DETAILED DESCRIPTION

A network device may facilitate an exchange of information packets through a network. For example, as illustrated in FIG. 1 a network device 100 may receive and transmit information packets. As used herein, the phrase “network device” might refer to, for example, an apparatus that facilitates an exchange of information via a network, such as a Local Area Network (LAN), a Wide Area Network (WAN), or an Internet Protocol (IP) network. Moreover, a network device might facilitate an exchange of information packets in accordance with the Fast Ethernet LAN transmission standard 802.3-2002® published by the Institute of Electrical and Electronics Engineers (IEEE). Similarly, a network device may process and/or exchange Asynchronous Transfer Mode (ATM) information in accordance with ATM Forum Technical Committee document number AF-TM-0121.000 entitled “Traffic Management Specification Version 4.1” (March 1999). According to some embodiments, the network device processes and/or exchanges Synchronous Optical Network (SONET) information via an Optical Carrier level (OC) 48 or OC-192 network as specified in “Digital Hierarchy—Optical Interface Rates and Formats Specification, American National Standards Institute (ANSI) document T1.105 (1991).

The network device 100 may be associated with, for example, a network processor, a switch, a router (e.g., an edge router), a layer 3 forwarder, and/or protocol conversion. Examples of network devices include those in the INTEL® IXP 2400 family of network processors.

The network device 100 may receive packets of information (e.g., IP datagrams), process the packets, and arrange for packets to be transmitted to an appropriate destination (e.g., to a remote network device). As illustrated in FIG. 2, each packet may include a “packet header” 210 and a remaining information portion or “payload.” The packet header 210 may, for example, include a source address (e.g., indicating where the packet came from), a destination address (e.g., indicating where the packet is traveling to), information about the length of the packet, and other information that may be used to process the packet.

When processing a packet, the network device 100 performs a “header verification” process. That is, information in the packet header 210 may be checked to make sure that the information is valid (e.g., to make sure that an IP address is not an invalid address).

Consider, for example, a packet header associated with Internet Protocol version 4 (IPv4) as defined by the Internet Engineering Task Force (IETF) Request For Comment (RFC) 1730 entitled “Internet Message Access Protocol—Version 4” (1994). In this case, the packet header may need to comply with the IETF Network Working Group RFC 1812 document entitled “Requirements for IP Version 4 Routers” (June 1995) and the RFC 2644 document entitled “Changing the Default for Directed Broadcasts in Routers” (August 1999).

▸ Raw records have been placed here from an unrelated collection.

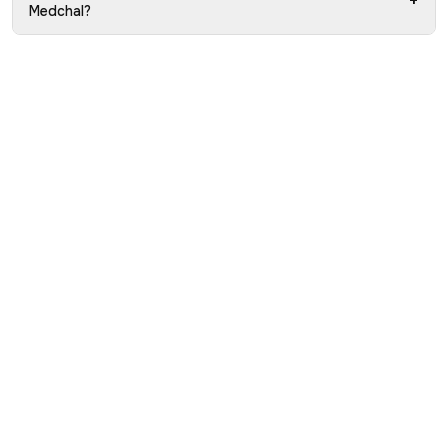
+
Medchal?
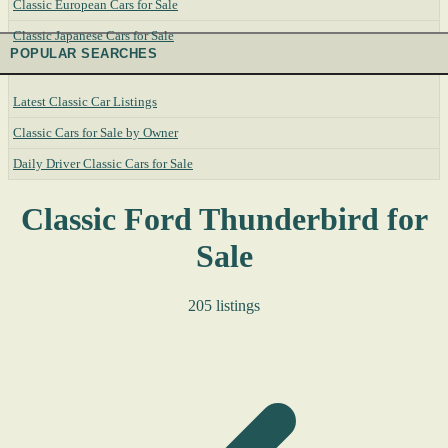
Classic European Cars for Sale
Classic Japanese Cars for Sale
POPULAR SEARCHES
Latest Classic Car Listings
Classic Cars for Sale by Owner
Daily Driver Classic Cars for Sale
Classic Ford Thunderbird for
Sale
205 listings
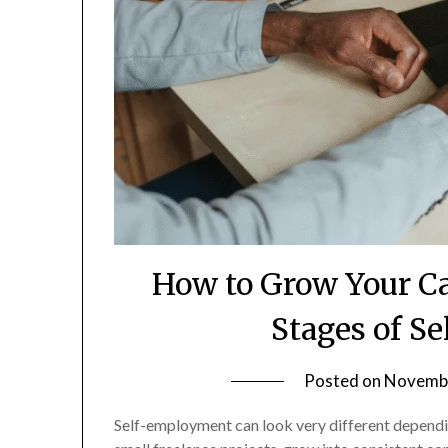
How to Grow Your C
Stages of S
Posted on
Novembe
Self-employment can look very different depending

One header portion in an IPv4 packet header is the 32-bit “IP address,” which is not allowed to have certain numerical values. In particular, the IP address cannot equal: FF.FF.FF.FF, 00.XX.XX.XX, 7F.XX.X.XX, EX.XX.XX.XX (reserved to indicate a Class D address), or FX.XX.XX.XX (reserved to indicate a Class E address) where X represents four “don't care” bits. In this case, the network processor could perform the following header verification process to determine whether or not the IP address is valid:

IPv4_address_verify (result, ip_address) { /*Check whether ip_address equals FF.FF.FF.FF */   if (ip_address = = 0xFFFFFFFF )     branch invalid_address; /*Check whether ip_address equals 00.XX.XX.XX */   Right-shift ip_address by 24 bits   if (ip_address = = 0x0)     branch invalid_address; /*Check whether ip_address equals 7F.XX.XX.XX */   Right-shift ip_address by 24 bits   if (ip _address = = 0x7F)     branch invalid_address; /*Check whether ip_address equals EX.XX.XX.XX */   Right-shift ip_address by 28 bits   if (ip_address = = 0xE)     branch invalid_address; /*Check whether ip_address equals FX.XX.XX.XX */   Right-shift ip_address by 28 bits   if (ip_address = = 0xF)     branch invalid_address; /* if ip_address doesn't fail above checks then valid IP address*/   result = VALID_ADDRESS invalid_address:   result = INVALID_ADDRESS }

That is, the IP address header portion is first compared to FF.FF.FF.FF. If the IP address header portion equals FF.FF.FF.FF, the result is set to “INVALID_ADDRESS” (e.g., meaning that the IP address is invalid and therefore the packet header is invalid). The first eight bits of the IP address (e.g., the bits remaining after the IP address is shifted right by 24 bits) are then compared to 00. If the first eight bits of the IP address equal 00, the result is set to “INVALID_ADDRESS.” Similar checks are made by comparing the first eight bits to 7F (and then comparing first four bits to E and F). Only if the IP address passes all of these checks is result set to “VALID_ADDRESS.”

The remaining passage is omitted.